#### EXERCISE GOAL:
Give back only one number: how many lines in the data below contain the word "完工数量".
-- Opening Marker --
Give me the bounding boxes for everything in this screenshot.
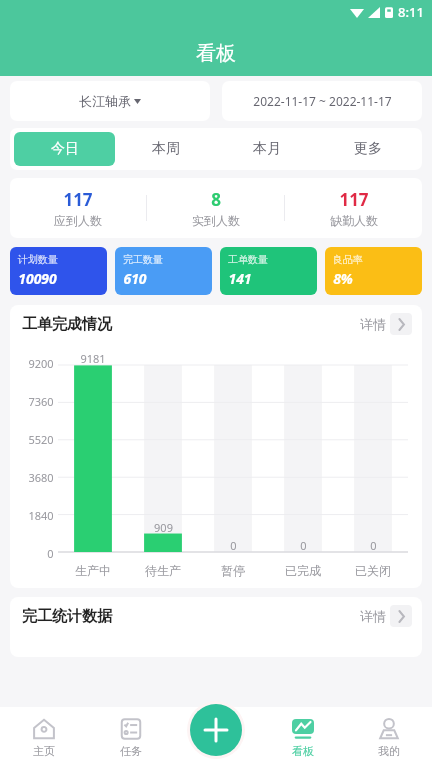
staticText: 计划数量 xyxy=(18,253,58,266)
staticText: 0 xyxy=(47,546,54,561)
staticText: 应到人数 xyxy=(54,213,102,228)
staticText: 详情 xyxy=(360,316,386,332)
staticText: 9200 xyxy=(28,356,54,371)
staticText: 已完成 xyxy=(285,563,321,578)
button[interactable]: 我的 xyxy=(346,707,432,769)
button[interactable]: Add xyxy=(190,704,242,756)
staticText: 117 xyxy=(63,188,93,211)
button[interactable]: 良品率 xyxy=(325,247,422,295)
staticText: 生产中 xyxy=(75,563,111,578)
staticText: 本月 xyxy=(253,140,281,158)
staticText: 141 xyxy=(228,269,252,288)
button[interactable]: 117 xyxy=(10,178,146,238)
staticText: 8:11 xyxy=(398,3,424,21)
button[interactable]: 8 xyxy=(147,178,284,238)
button[interactable]: 本周 xyxy=(115,132,216,166)
staticText: 任务 xyxy=(120,744,142,758)
staticText: 完工数量 xyxy=(123,253,163,266)
staticText: 实到人数 xyxy=(192,213,240,228)
button[interactable]: 看板 xyxy=(260,707,346,769)
staticText: 610 xyxy=(123,269,147,288)
staticText: 良品率 xyxy=(333,253,363,266)
button[interactable]: 2022-11-17 ~ 2022-11-17 xyxy=(222,81,422,121)
staticText: 工单数量 xyxy=(228,253,268,266)
button[interactable]: 今日 xyxy=(14,132,115,166)
staticText: 117 xyxy=(339,188,369,211)
button[interactable]: 主页 xyxy=(0,707,87,769)
staticText: 今日 xyxy=(51,140,79,158)
staticText: 909 xyxy=(154,520,173,535)
staticText: 3680 xyxy=(28,470,54,485)
button[interactable]: 计划数量 xyxy=(10,247,107,295)
button[interactable]: 完工数量 xyxy=(115,247,212,295)
staticText: 8 xyxy=(211,188,221,211)
staticText: 详情 xyxy=(360,608,386,624)
staticText: 主页 xyxy=(33,744,55,758)
staticText: 待生产 xyxy=(145,563,181,578)
staticText: 长江轴承 xyxy=(79,93,131,109)
staticText: 5520 xyxy=(28,432,54,447)
staticText: 2022-11-17 ~ 2022-11-17 xyxy=(253,93,392,109)
staticText: 1840 xyxy=(28,508,54,523)
button[interactable]: 工单数量 xyxy=(220,247,317,295)
button[interactable]: 更多 xyxy=(317,132,418,166)
staticText: 缺勤人数 xyxy=(330,213,378,228)
staticText: 已关闭 xyxy=(355,563,391,578)
staticText: 7360 xyxy=(28,394,54,409)
staticText: 8% xyxy=(333,269,353,288)
staticText: 9181 xyxy=(80,351,106,366)
button[interactable]: 详情 xyxy=(360,605,412,627)
staticText: 看板 xyxy=(292,744,314,758)
staticText: 更多 xyxy=(354,140,382,158)
staticText: 看板 xyxy=(196,41,236,66)
staticText: 暂停 xyxy=(221,563,245,578)
staticText: 工单完成情况 xyxy=(22,315,112,334)
staticText: 0 xyxy=(300,538,307,552)
button[interactable]: 详情 xyxy=(360,313,412,335)
staticText: 完工统计数据 xyxy=(22,607,112,626)
staticText: 10090 xyxy=(18,269,57,288)
staticText: 0 xyxy=(370,538,377,552)
staticText: 本周 xyxy=(152,140,180,158)
staticText: 我的 xyxy=(378,744,400,758)
button[interactable]: 本月 xyxy=(216,132,317,166)
button[interactable]: 任务 xyxy=(87,707,174,769)
button[interactable]: 117 xyxy=(285,178,422,238)
staticText: 0 xyxy=(230,538,237,552)
button[interactable]: 长江轴承 xyxy=(10,81,210,121)
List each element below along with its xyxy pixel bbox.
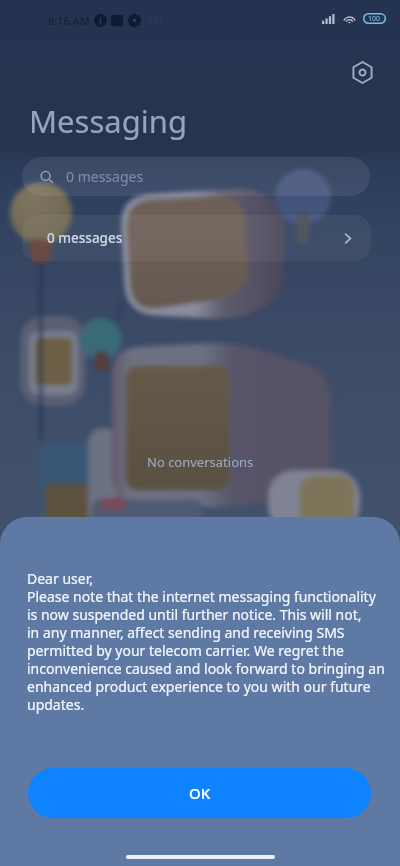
staticText: • • • xyxy=(149,15,163,26)
staticText: Messaging xyxy=(29,100,187,142)
staticText: 0 messages xyxy=(47,229,123,247)
button[interactable]: 0 messages xyxy=(22,157,370,196)
button[interactable]: Settings xyxy=(341,51,383,93)
staticText: 0 messages xyxy=(66,167,144,186)
staticText: 100 xyxy=(368,14,381,24)
staticText: 8:16 AM xyxy=(48,13,90,28)
staticText: Dear user, Please note that the internet… xyxy=(27,569,385,714)
staticText: No conversations xyxy=(147,453,254,471)
staticText: OK xyxy=(189,783,211,803)
button[interactable]: 0 messages xyxy=(22,215,371,261)
button[interactable]: OK xyxy=(28,768,371,818)
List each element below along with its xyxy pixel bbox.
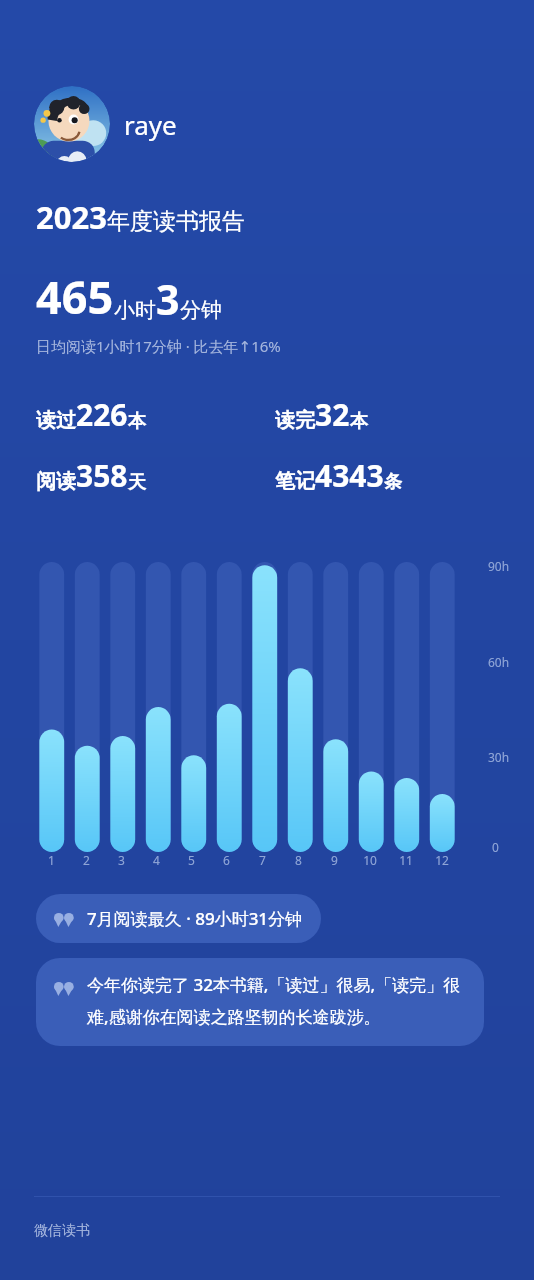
button[interactable]: Profile avatar [34, 86, 177, 162]
staticText: 小时 [114, 297, 156, 323]
staticText: 日均阅读1小时17分钟 · 比去年↑16% [36, 336, 281, 356]
button[interactable]: 7月阅读最久 · 89小时31分钟 [36, 894, 321, 943]
staticText: 10 [363, 852, 377, 868]
staticText: 年度读书报告 [107, 207, 245, 236]
staticText: 阅读 [36, 469, 76, 494]
staticText: raye [124, 107, 177, 142]
button[interactable]: 阅读 [36, 455, 146, 496]
staticText: 60h [488, 654, 510, 670]
staticText: 今年你读完了 32本书籍,「读过」很易,「读完」很难,感谢你在阅读之路坚韧的长途… [87, 973, 470, 1028]
staticText: 358 [76, 455, 128, 496]
button[interactable]: 笔记 [275, 455, 402, 496]
staticText: 2 [83, 852, 90, 868]
staticText: 9 [331, 852, 338, 868]
button[interactable]: 读完 [275, 394, 368, 435]
staticText: 3 [118, 852, 125, 868]
staticText: 笔记 [275, 469, 315, 494]
staticText: 11 [399, 852, 413, 868]
staticText: 4343 [315, 455, 384, 496]
staticText: 读完 [275, 408, 315, 433]
staticText: 226 [76, 394, 128, 435]
other: Profile avatar [34, 86, 110, 162]
staticText: 读过 [36, 408, 76, 433]
staticText: 7 [259, 852, 266, 868]
staticText: 8 [295, 852, 302, 868]
staticText: 分钟 [180, 297, 222, 323]
button[interactable]: 今年你读完了 32本书籍,「读过」很易,「读完」很难,感谢你在阅读之路坚韧的长途… [36, 958, 484, 1046]
staticText: 天 [128, 471, 146, 494]
staticText: 0 [492, 839, 499, 855]
staticText: 7月阅读最久 · 89小时31分钟 [87, 907, 303, 930]
staticText: 4 [153, 852, 160, 868]
staticText: 12 [435, 852, 449, 868]
staticText: 6 [223, 852, 230, 868]
staticText: 30h [488, 749, 510, 765]
staticText: 3 [156, 271, 180, 327]
staticText: 90h [488, 558, 510, 574]
button[interactable]: 读过 [36, 394, 146, 435]
staticText: 1 [48, 852, 55, 868]
staticText: 微信读书 [34, 1222, 90, 1240]
staticText: 5 [188, 852, 195, 868]
staticText: 本 [350, 410, 368, 433]
staticText: 465 [36, 266, 114, 327]
staticText: 32 [315, 394, 350, 435]
staticText: 条 [384, 471, 402, 494]
staticText: 2023 [36, 196, 107, 238]
staticText: 本 [128, 410, 146, 433]
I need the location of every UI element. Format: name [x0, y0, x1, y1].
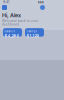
staticText: $4,280 — [4, 33, 19, 38]
staticText: Balance — [4, 30, 15, 33]
staticText: $1,120 — [26, 33, 39, 38]
staticText: ▮▮▮ — [38, 0, 44, 4]
staticText: 9:41 — [3, 0, 9, 4]
staticText: Savings — [26, 30, 36, 33]
staticText: Hi, Alex — [2, 12, 21, 18]
staticText: Welcome back to your dashboard — [2, 19, 38, 26]
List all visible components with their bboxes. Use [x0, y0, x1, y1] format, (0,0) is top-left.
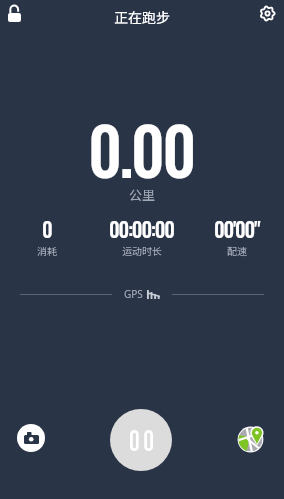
button[interactable]: Unlock: [0, 0, 30, 27]
staticText: 公里: [129, 185, 156, 204]
staticText: 00'00": [214, 214, 260, 244]
staticText: 运动时长: [122, 243, 162, 257]
button[interactable]: Camera: [17, 424, 45, 452]
staticText: 0: [42, 214, 52, 244]
button[interactable]: Pause: [110, 409, 172, 471]
staticText: 正在跑步: [114, 7, 170, 27]
button[interactable]: Settings: [254, 0, 284, 27]
staticText: GPS: [124, 287, 143, 301]
staticText: 配速: [227, 243, 247, 257]
staticText: 00:00:00: [109, 214, 174, 244]
staticText: 0.00: [88, 102, 194, 197]
staticText: 消耗: [37, 243, 57, 257]
button[interactable]: Map: [234, 421, 269, 456]
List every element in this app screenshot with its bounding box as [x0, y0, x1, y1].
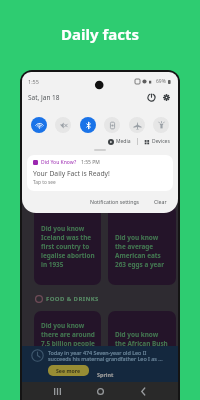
staticText: Sat, Jan 18: [28, 93, 60, 102]
staticText: Did You Know?: [41, 159, 77, 166]
staticText: Sprint: [97, 371, 114, 378]
button[interactable]: Quick setting: [129, 117, 145, 133]
button[interactable]: Quick setting: [55, 117, 71, 133]
button[interactable]: Media: [106, 138, 133, 145]
button[interactable]: Notification settings: [87, 195, 143, 208]
staticText: Devices: [152, 138, 170, 145]
staticText: Did you know the African Bush Elephant i…: [115, 330, 168, 366]
button[interactable]: Power: [146, 92, 157, 103]
staticText: 1:55: [28, 78, 39, 85]
staticText: Notification settings: [90, 198, 140, 205]
staticText: Today in year 474 Seven-year old Leo II …: [48, 349, 163, 363]
button[interactable]: Did You Know?: [27, 155, 173, 191]
button[interactable]: Quick setting: [31, 117, 47, 133]
button[interactable]: Did you know the African Bush Elephant i…: [108, 311, 176, 392]
staticText: Did you know there are around 7.5 billio…: [41, 321, 95, 357]
button[interactable]: See more: [48, 365, 89, 376]
button[interactable]: Settings: [161, 92, 172, 103]
staticText: 1:55 PM: [81, 159, 100, 166]
staticText: 69%: [156, 78, 166, 85]
button[interactable]: Did you know Iceland was the first count…: [34, 205, 101, 285]
staticText: Media: [116, 138, 131, 145]
button[interactable]: Did you know there are around 7.5 billio…: [34, 311, 101, 392]
staticText: Did you know the average American eats 2…: [115, 233, 165, 269]
button[interactable]: Recents: [49, 383, 65, 399]
button[interactable]: Clear: [151, 195, 170, 208]
staticText: Clear: [154, 198, 167, 205]
staticText: Tap to see: [33, 179, 56, 186]
button[interactable]: Home: [92, 383, 108, 399]
button[interactable]: Today in year 474 Seven-year old Leo II …: [22, 346, 178, 382]
staticText: Did you know Iceland was the first count…: [41, 224, 95, 269]
button[interactable]: Quick setting: [104, 117, 120, 133]
button[interactable]: Quick setting: [153, 117, 169, 133]
button[interactable]: Devices: [142, 138, 172, 145]
staticText: Daily facts: [61, 24, 139, 44]
button[interactable]: Quick setting: [80, 117, 96, 133]
button[interactable]: Did you know the average American eats 2…: [108, 205, 176, 285]
staticText: See more: [56, 367, 81, 374]
button[interactable]: Back: [135, 383, 151, 399]
staticText: Your Daily Fact is Ready!: [33, 169, 110, 178]
staticText: FOOD & DRINKS: [46, 295, 99, 303]
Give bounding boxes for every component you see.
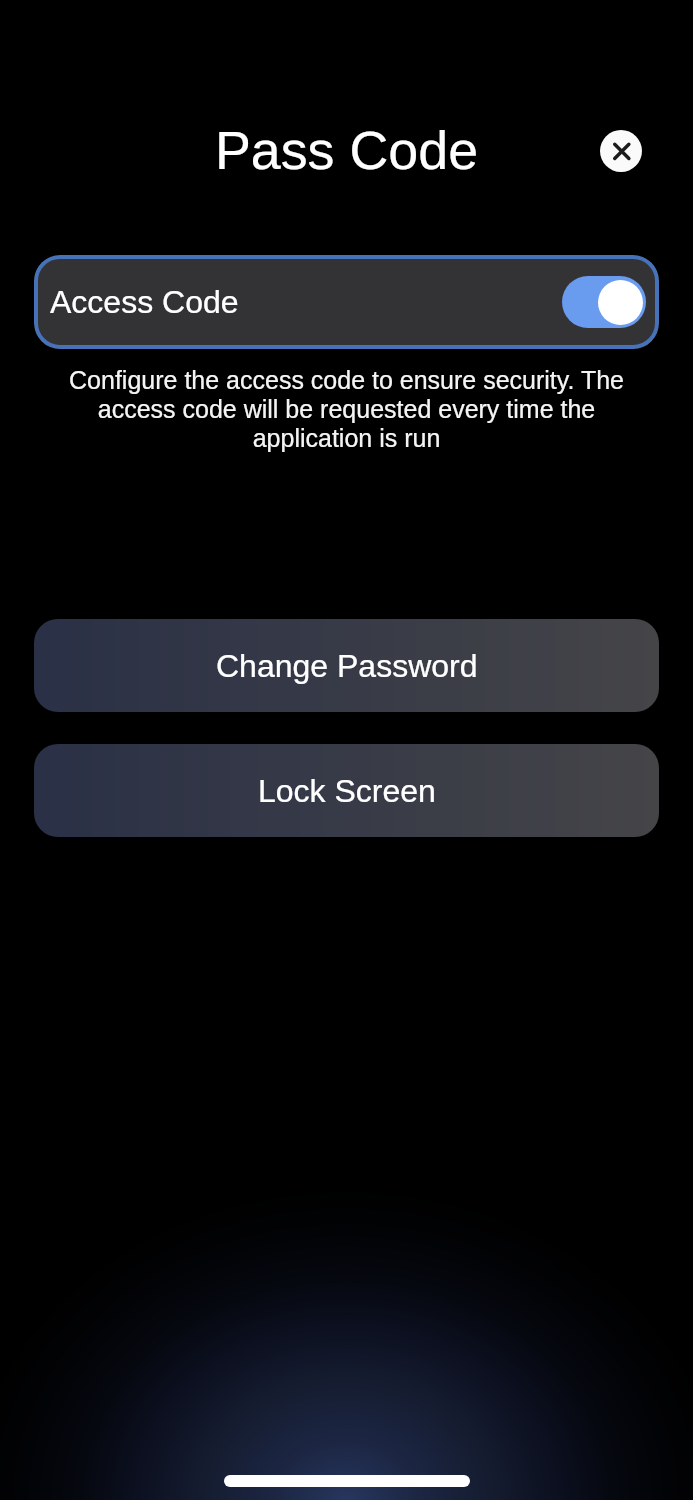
button[interactable]: Access Code: [34, 255, 659, 349]
staticText: Change Password: [216, 648, 478, 684]
button[interactable]: Access Code toggle: [562, 276, 646, 328]
staticText: Pass Code: [0, 120, 693, 180]
staticText: Access Code: [50, 284, 239, 320]
button[interactable]: Lock Screen: [34, 744, 659, 837]
button[interactable]: Change Password: [34, 619, 659, 712]
staticText: Lock Screen: [258, 773, 436, 809]
staticText: Configure the access code to ensure secu…: [55, 366, 638, 452]
button[interactable]: Close: [600, 130, 642, 172]
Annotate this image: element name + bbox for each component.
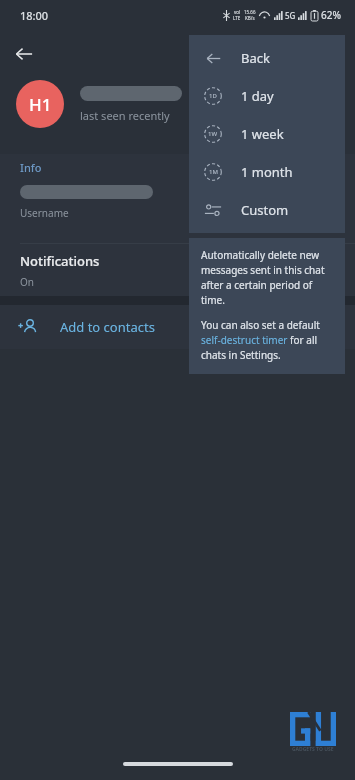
button[interactable]: 1M	[189, 153, 345, 191]
staticText: Info	[20, 160, 42, 175]
staticText: vol	[234, 9, 241, 15]
button[interactable]: Custom	[189, 191, 345, 229]
staticText: Add to contacts	[60, 318, 155, 336]
button[interactable]: Add to contacts	[0, 305, 355, 349]
staticText: On	[20, 275, 34, 289]
button[interactable]: Back	[189, 39, 345, 77]
staticText: 1 week	[241, 125, 284, 143]
staticText: LTE	[233, 15, 241, 21]
staticText: Back	[241, 49, 270, 67]
button[interactable]: 1D	[189, 77, 345, 115]
staticText: H1	[29, 93, 52, 116]
staticText: 1 month	[241, 163, 293, 181]
staticText: Notifications	[20, 252, 100, 270]
staticText: last seen recently	[80, 108, 170, 123]
staticText: 18:00	[20, 8, 49, 23]
staticText: Username	[20, 206, 69, 220]
staticText: You can also set a default self-destruct…	[201, 318, 335, 362]
staticText: GADGETS TO USE	[292, 746, 334, 753]
staticText: Automatically delete new messages sent i…	[201, 248, 335, 307]
button[interactable]: Back	[0, 30, 48, 78]
staticText: KB/s	[245, 15, 255, 21]
staticText: 15.66	[244, 9, 256, 15]
button[interactable]: 1W	[189, 115, 345, 153]
staticText: 5G	[285, 10, 296, 21]
button[interactable]: Notifications	[0, 244, 355, 296]
staticText: 1M	[209, 168, 218, 176]
staticText: 62%	[321, 8, 341, 22]
staticText: 1W	[208, 130, 218, 138]
staticText: 1D	[209, 92, 217, 100]
button[interactable]: H1	[16, 80, 64, 128]
staticText: Custom	[241, 201, 289, 219]
staticText: 1 day	[241, 87, 274, 105]
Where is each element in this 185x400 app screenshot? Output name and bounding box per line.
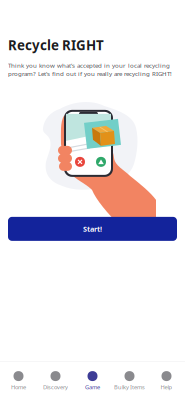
- staticText: Start!: [83, 224, 102, 234]
- button[interactable]: Start!: [8, 217, 177, 241]
- staticText: Help: [160, 383, 172, 391]
- button[interactable]: Discovery: [37, 362, 74, 400]
- staticText: Home: [11, 383, 26, 391]
- button[interactable]: Bulky Items: [111, 362, 148, 400]
- staticText: Discovery: [43, 383, 68, 391]
- button[interactable]: Home: [0, 362, 37, 400]
- staticText: Game: [85, 383, 100, 391]
- staticText: Recycle RIGHT: [8, 36, 104, 54]
- button[interactable]: Help: [148, 362, 185, 400]
- button[interactable]: Game: [74, 362, 111, 400]
- staticText: Bulky Items: [114, 383, 145, 391]
- staticText: Think you know what's accepted in your l…: [8, 61, 172, 78]
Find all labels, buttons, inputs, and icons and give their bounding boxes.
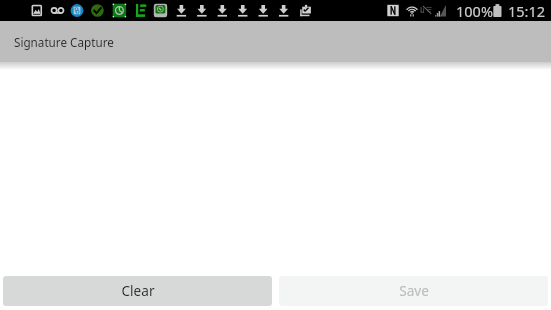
staticText: 100% — [456, 1, 493, 21]
staticText: 15:12 — [508, 1, 546, 21]
button[interactable]: Clear — [3, 276, 272, 306]
staticText: Save — [399, 281, 429, 300]
button[interactable]: Save — [279, 276, 548, 306]
staticText: Signature Capture — [14, 34, 114, 50]
staticText: Clear — [121, 281, 155, 300]
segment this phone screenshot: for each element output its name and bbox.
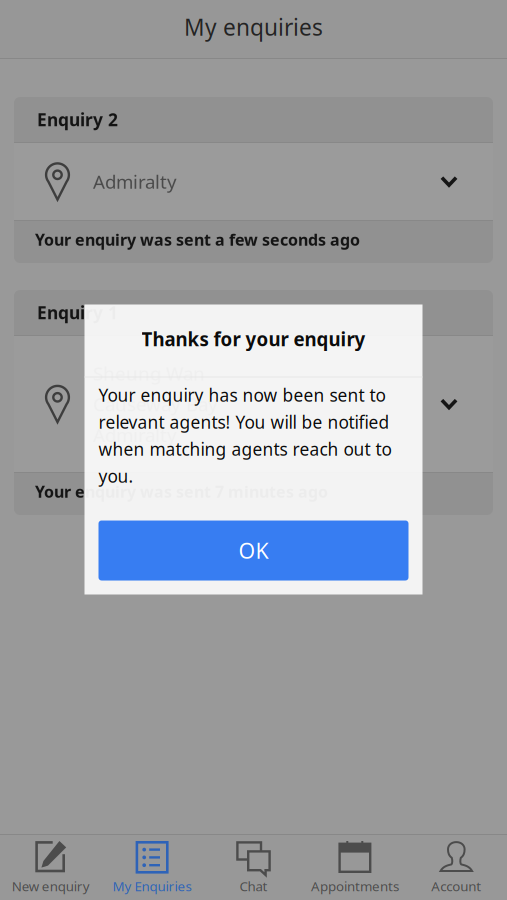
staticText: Enquiry 2 [37,108,118,131]
button[interactable]: Sheung Wan [14,336,493,472]
staticText: My enquiries [184,12,323,42]
button[interactable]: New enquiry [0,835,101,900]
button[interactable]: My Enquiries [101,835,203,900]
staticText: Appointments [311,877,399,895]
staticText: New enquiry [12,877,90,895]
staticText: Enquiry 1 [37,301,118,324]
button[interactable]: Admiralty [14,143,493,220]
staticText: Admiralty [93,422,177,447]
staticText: Chat [240,877,268,895]
button[interactable]: OK [98,520,408,580]
staticText: Thanks for your enquiry [142,327,366,351]
button[interactable]: Account [406,835,507,900]
staticText: OK [238,536,268,565]
staticText: Your enquiry was sent a few seconds ago [35,229,360,250]
button[interactable]: Chat [203,835,304,900]
button[interactable]: Appointments [304,835,406,900]
staticText: Your enquiry has now been sent to releva… [98,384,392,488]
staticText: Account [431,877,481,895]
staticText: Admiralty [93,169,177,194]
staticText: Causeway Bay [93,392,218,416]
staticText: Your enquiry was sent 7 minutes ago [35,481,328,502]
staticText: My Enquiries [113,877,192,895]
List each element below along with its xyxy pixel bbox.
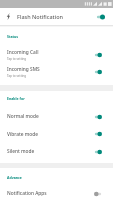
-- Closing Marker --
#### RESPONSE BELOW:
2